Of course, it meant utter stagnation in shipbuilding; it was death to
advance an improvement. The Socialist, in his shortsighted and narrow
view, aims at the same thing over again, on a universal scale, with
all its dire and retrograde results. He would reduce the well-found,
well-equipped and speedy vessel to the level of the most lumbering tub
in the human fleet.

       *       *       *       *       *


=Painter, Franklin Verzelius Newton.= (Author and College Professor.)

If Socialism is what its friends say it is, it should be commended; if
it is what its enemies say it is, it should be condemned.

In developing a sense of social obligation, Socialism accomplishes a
fine work; but in expecting a thorough human reformation from altered
social conditions, it betrays the weakness of illiterate credulity.

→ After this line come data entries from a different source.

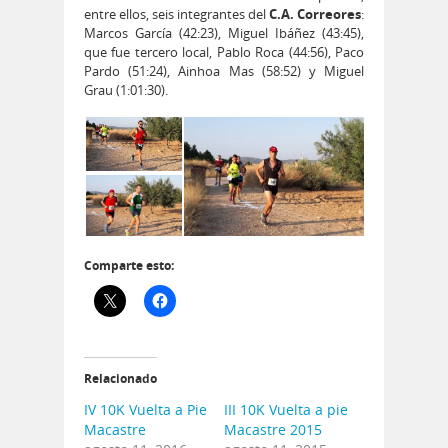
entre ellos, seis integrantes del
C.A. Correores
:
Marcos García (42:23), Miguel Ibáñez (43:45),
que fue tercero local, Pablo Roca (44:56), Paco
Pardo (51:24), Ainhoa Mas (58:52) y Miguel
Grau (1:01:30).
Comparte esto:
Relacionado
IV 10K Vuelta a Pie
III 10K Vuelta a pie
Macastre
Macastre 2015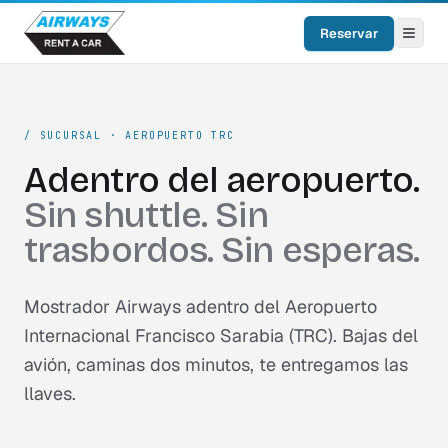
Reservar
/
SUCURSAL · AEROPUERTO TRC
Adentro del aeropuerto.
Sin shuttle. Sin
trasbordos. Sin esperas.
Mostrador Airways adentro del Aeropuerto
Internacional Francisco Sarabia (TRC). Bajas del
avión, caminas dos minutos, te entregamos las
llaves.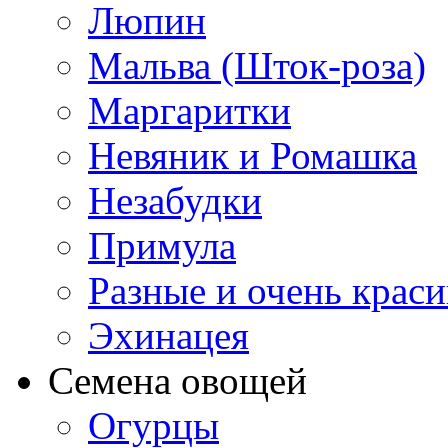
Люпин
Мальва (Шток-роза)
Маргаритки
Невяник и Ромашка
Незабудки
Примула
Разные и очень крас
Эхинацея
Семена овощей
Огурцы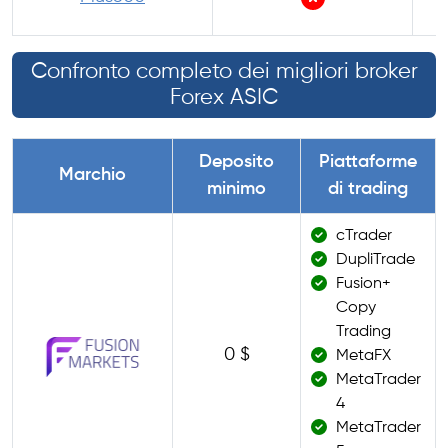
Confronto completo dei migliori broker
Forex ASIC
Deposito
Piattaforme
Marchio
minimo
di trading
cTrader
DupliTrade
Fusion+
Copy
Trading
0 $
MetaFX
MetaTrader
4
MetaTrader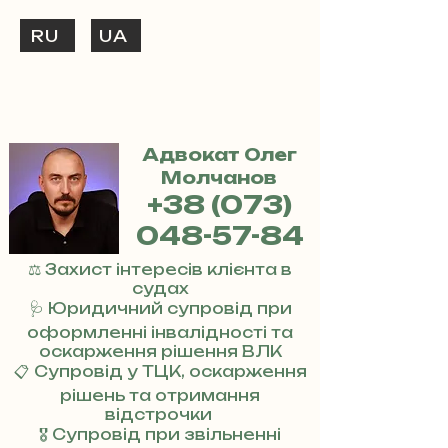
RU
UA
ТЕЛЕФОНУЙ
+38 (073) 048-57-84
Адвокат Олег
Молчанов
+38 (073)
048-57-84
⚖️ Захист інтересів клієнта в
судах
🩺 Юридичний супровід при
оформленні інвалідності та
оскарження рішення ВЛК
📋 Супровід у ТЦК, оскарження
рішень та отримання
відстрочки
🎖 Супровід при звільненні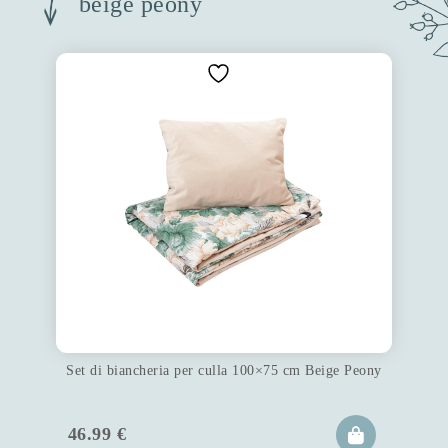
beige peony
Set di biancheria per culla 100×75 cm Beige Peony
46.99
€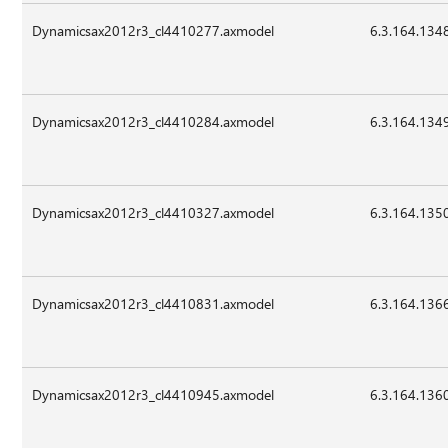
Dynamicsax2012r3_cl4410277.axmodel
6.3.164.134
Dynamicsax2012r3_cl4410284.axmodel
6.3.164.134
Dynamicsax2012r3_cl4410327.axmodel
6.3.164.135
Dynamicsax2012r3_cl4410831.axmodel
6.3.164.136
Dynamicsax2012r3_cl4410945.axmodel
6.3.164.136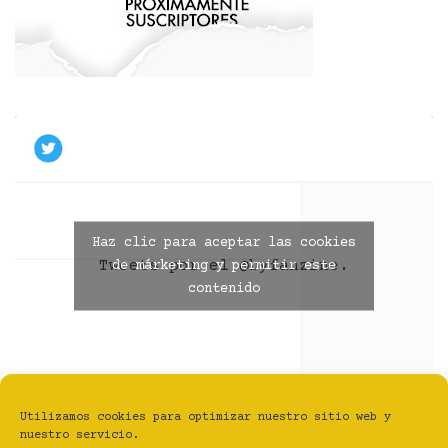
Haz clic para aceptar las cookies
Tweets por el @byfanzine.
de márketing y permitir este
contenido
Utilizamos cookies para optimizar nuestro sitio web y
nuestro servicio.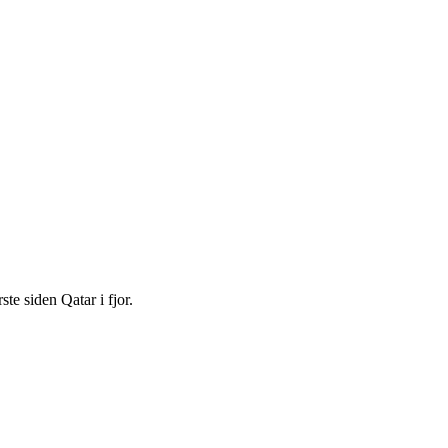
te siden Qatar i fjor.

In seeking greater justice and equality in economic conditions,
Socialism rests on a strong moral basis; but in seeking no more than
greater material ease and comfort, it betrays the presence of
mortality.

In demanding individual sacrifice for the common good, Socialism
emphasizes an important duty; but in totally submerging the individual
in society, it is guilty of an ancient wrong.

The truths of Socialism are rapidly finding expression in life and
government; its errors will prove its ultimate destruction.

The fundamental defect of Socialism is its materialism; for there is
that in man which transcends food and raiment.

       *       *       *       *       *


=Thayer, William Roscoe.= (Historian.)

I am opposed to Socialism because I have seen no explanation by any of
its various, and mutually antagonistic advocates, of the way in which
it can safeguard the individual. The purpose of life is to produce
individuals, each of whom shall be trained to the highest
efficiency--manual, intellectual and moral--of which he is capable.
Socialism, having only the welfare of all (an abstraction) in view,
must logically slight or suppress the individual. So, logically, it
must destroy the family--the unit of civilization--and reduce mankind
in their sexual relations below the level of the beasts. What I desire
is not crazy Nietzsche's superman--individualism run mad--nor
Socialism which denies the individual.

       *       *       *       *       *


=Nevin, Theodore Williamson.= (Editor.)

I am opposed to Socialism principally because of its impracticability.
Theoretically it is beautiful, but until human nature changes
radically from what it is at present, the plan will not work out in
practice. Go into any of the small Socialistic societies, see the
petty wrangling, the striving for domination--bossing by the stronger
leaders, the self-seeking efforts of all, weak and strong; and it will
at once be seen that the theory is not a success there. If not
successful in these smaller experiments, how can it be expected to be
in the larger field of a nation?

My fear would be that if the system could ever be fastened on the
national government (which I consider an impossibility) it would be
disastrous--it would take away ambition, it would have a blighting
effect on enterprise, and would result in the production of the most
intolerant "bosses," great and small that the world has ever seen.
The resultant slavery of the masses would be shocking, compared with
which the most asserted, so-called slavery under our modern industrial
system would be the perfection of freedom.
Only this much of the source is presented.